── Supplied records

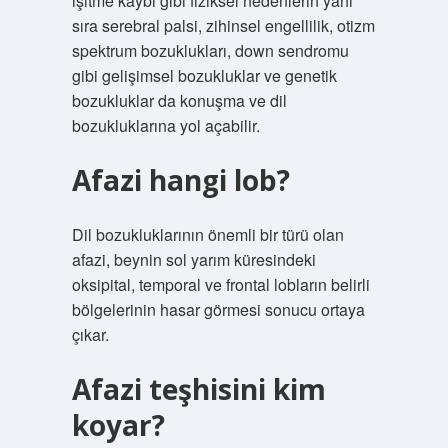
işitme kaybı gibi fiziksel nedenlerin yanı
sıra serebral palsi, zihinsel engellilik, otizm
spektrum bozuklukları, down sendromu
gibi gelişimsel bozukluklar ve genetik
bozukluklar da konuşma ve dil
bozukluklarına yol açabilir.
Afazi hangi lob?
Dil bozukluklarının önemli bir türü olan
afazi, beynin sol yarım küresindeki
oksipital, temporal ve frontal lobların belirli
bölgelerinin hasar görmesi sonucu ortaya
çıkar.
Afazi teşhisini kim
koyar?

────

> **Work order**
Please set down, with no changes, the line that contains "bölgelerinin hasar görmesi sonucu ortaya" and all the lines after it until the entries end; write nothing besides them.

> **Solution to the exercise**
bölgelerinin hasar görmesi sonucu ortaya
çıkar.
Afazi teşhisini kim
koyar?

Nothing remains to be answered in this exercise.